Но в одном Максу Зайферту отказать было нельзя: у него хватило мужества приехать сюда и встретиться с теми, кому он причинил столько зла. Ему совсем не обязательно было снова отправляться на Шпицберген. Себастьян Роуз сидел и гадал, почему старый офицер решил подвергнуть себя такому испытанию.
Себастьян Роуз готовился к беседе с «другом детства» за ланчем, однако эти приготовления оказались напрасными. Сэр Роберт Эверетт уселся между шпицбергенским губернатором и российским консулом. Эмма и Себастьян нашли два свободных места за другим столом. В офицерской столовой между столами было не повернуться. После еды всех сразу пригласили вниз, в кормовой отсек, на дистанционное обследование двух остовов с помощью подводного робота.

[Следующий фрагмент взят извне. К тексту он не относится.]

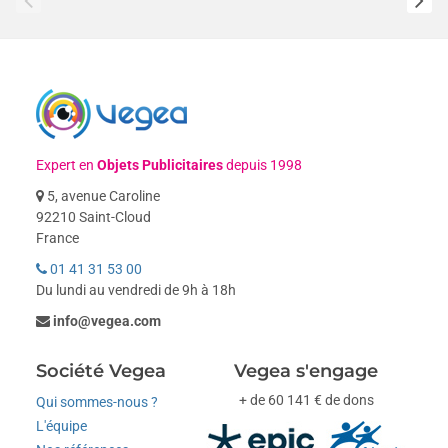
Expert en
Objets Publicitaires
depuis 1998
5, avenue Caroline
92210 Saint-Cloud
France
01 41 31 53 00
Du lundi au vendredi de 9h à 18h
info@vegea.com
Société Vegea
Vegea s'engage
+ de 60 141 € de dons
Qui sommes-nous ?
L'équipe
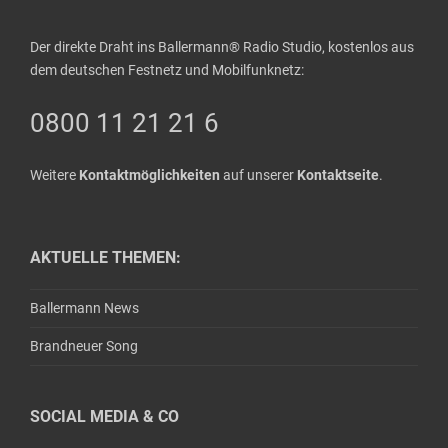
Der direkte Draht ins Ballermann® Radio Studio, kostenlos aus
dem deutschen Festnetz und Mobilfunknetz:
0800 11 21 21 6
Weitere
Kontaktmöglichkeiten
auf unserer
Kontaktseite
.
AKTUELLE THEMEN:
Ballermann News
Brandneuer Song
SOCIAL MEDIA & CO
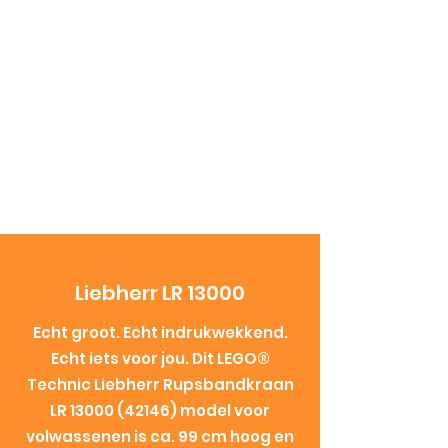
Liebherr LR 13000
Echt groot. Echt indrukwekkend.
Echt iets voor jou. Dit LEGO®
Technic Liebherr Rupsbandkraan
LR
13000 (42146)
model voor
volwassenen is ca. 99 cm hoog en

Миниатюрную жёлто-чёрную подводную лодку опустили на дно с помощью лебёдки и тонкого троса, сам робот со всех сторон был защищён прямоугольной железной клеткой. Тонкий кабель от него тянулся по палубе прямиком в небольшую лабораторию, куда можно было попасть с юта. Лаборатория была битком набита электроникой, компьютерами и мониторами и слишком тесна, чтобы вместить всех гостей разом. Почётные гости первыми вошли в лабораторию и прослушали инструктаж. Эмма Роуз также попала в первую группу, а Себастьян, оставшись в одиночестве, встал у поручней и стал смотреть на серое море.
– К вечеру станет похуже. – Кто-то бесшумно подошёл и встал рядом с Себастьяном. Пришедший был небольшого роста, одет в тёмный костюм. Белая рубашка, бордовый галстук, под пиджаком – вязаный пуловер с мелким рисунком. Ни один из предметов одежды не был новым, но это явно был лучший выходной костюм.
– Простите? – Полицейский инспектор улыбнулся, давая понять, что не говорит по-норвежски.
– Будет плохая погода. – Собеседник заговорил по-английски, причём довольно сносно.
– Почему вы так думаете? Кстати, меня зовут Себастьян Роуз, я муж Эммы. Из Бристоля. Вы знаете, она дочь Джорджа Фрея.
– Да, я понял. Господина Фрея, да.
Себастьян Роуз осторожно покосился на собеседника. Лица видно не было – тот смотрел на баренцбургские дома, отделённые от корабля береговой охраны какой-нибудь полумилей, крепкие руки рабочего с потемневшими от табака кончиками пальцев крепко сжимали поручни.